Page images and extracted text
● ● ●

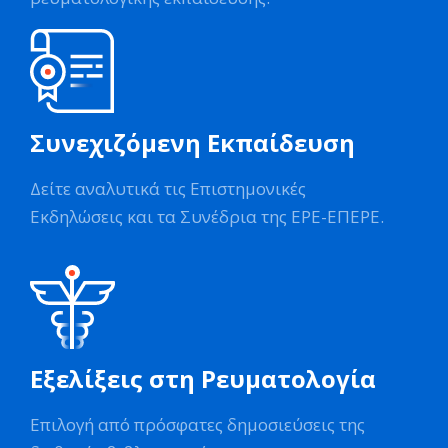
Συνεχιζόμενη Εκπαίδευση
Δείτε αναλυτικά τις Επιστημονικές
Εκδηλώσεις και τα Συνέδρια της ΕΡΕ-ΕΠΕΡΕ.
Εξελίξεις στη Ρευματολογία
Επιλογή από πρόσφατες δημοσιεύσεις της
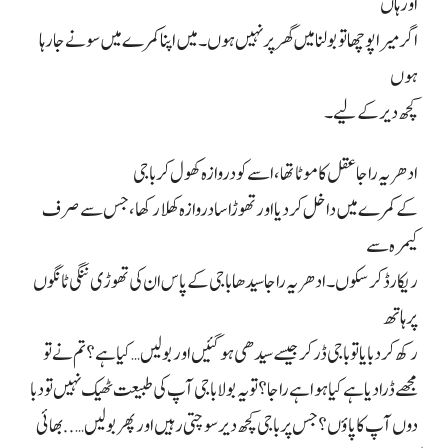
اور ہاں
اگر میرا پوچھا تو بولنا میں گھر پر نہیں ہوں۔ میں اپنا کمرے میں سونے جا رہا
ہوں
کچھ دیر کے لیے۔
ادھر یہ راجا عقل کا موٹا تھا، اسے کو دروازہ کھول کر باجی
کے کمرے میں داخل کر دیا اور تھوڑا سا دروازہ کھلا رکھا، جس سے صرف
کیمرہ سے
ریکارڈ کر سکوں۔ ادھر یہ راجا سیدھا باجی کے پاس ان کی تھوڑی ننگی ٹانگوں
پر ہاتھ
رکھ کر دبایا تو باجی ڈر کر جیسے سیدھی ہو گئیں اور بولیں… کیا ہے؟ تم نے تو
مجھے ڈرا دیا ہے کیا ہوا ہے راجا؟ تو یہ بولا باجی آپ کی طبیعت ٹھیک نہیں تو دبا
دوں آپ کا پاؤں؟ جس پر باجی کچھ دیر سوچتی رہیں اور پھر بولیں….. بھائی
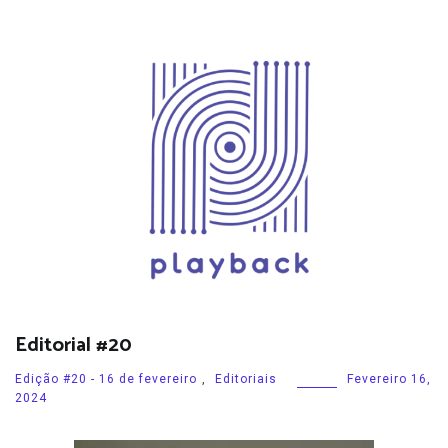
Editorial #20
Edição #20 - 16 de fevereiro
,
Editoriais
Fevereiro 16,
2024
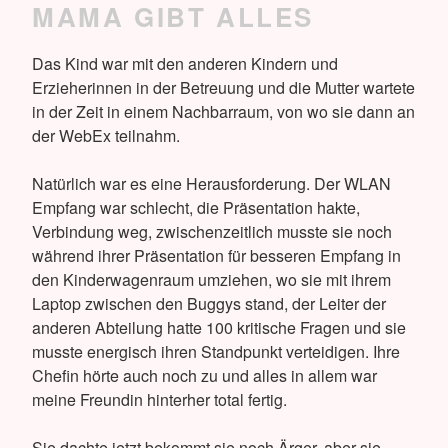
MAMA GIBT ALLES
Das Kind war mit den anderen Kindern und
Erzieherinnen in der Betreuung und die Mutter wartete
in der Zeit in einem Nachbarraum, von wo sie dann an
der WebEx teilnahm.
Natürlich war es eine Herausforderung. Der WLAN
Empfang war schlecht, die Präsentation hakte,
Verbindung weg, zwischenzeitlich musste sie noch
während ihrer Präsentation für besseren Empfang in
den Kinderwagenraum umziehen, wo sie mit ihrem
Laptop zwischen den Buggys stand, der Leiter der
anderen Abteilung hatte 100 kritische Fragen und sie
musste energisch ihren Standpunkt verteidigen. Ihre
Chefin hörte auch noch zu und alles in allem war
meine Freundin hinterher total fertig.
Sie dachte jetzt bekommt sie noch Ärger, aber sie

● ● ●

--- PROMPT ---
The line containing "Natürlich war es" opens the range, and the last line of the entries closes it; copy that range exactly.

--- RESPONSE TO THIS EXERCISE ---
Natürlich war es eine Herausforderung. Der WLAN
Empfang war schlecht, die Präsentation hakte,
Verbindung weg, zwischenzeitlich musste sie noch
während ihrer Präsentation für besseren Empfang in
den Kinderwagenraum umziehen, wo sie mit ihrem
Laptop zwischen den Buggys stand, der Leiter der
anderen Abteilung hatte 100 kritische Fragen und sie
musste energisch ihren Standpunkt verteidigen. Ihre
Chefin hörte auch noch zu und alles in allem war
meine Freundin hinterher total fertig.
Sie dachte jetzt bekommt sie noch Ärger, aber sie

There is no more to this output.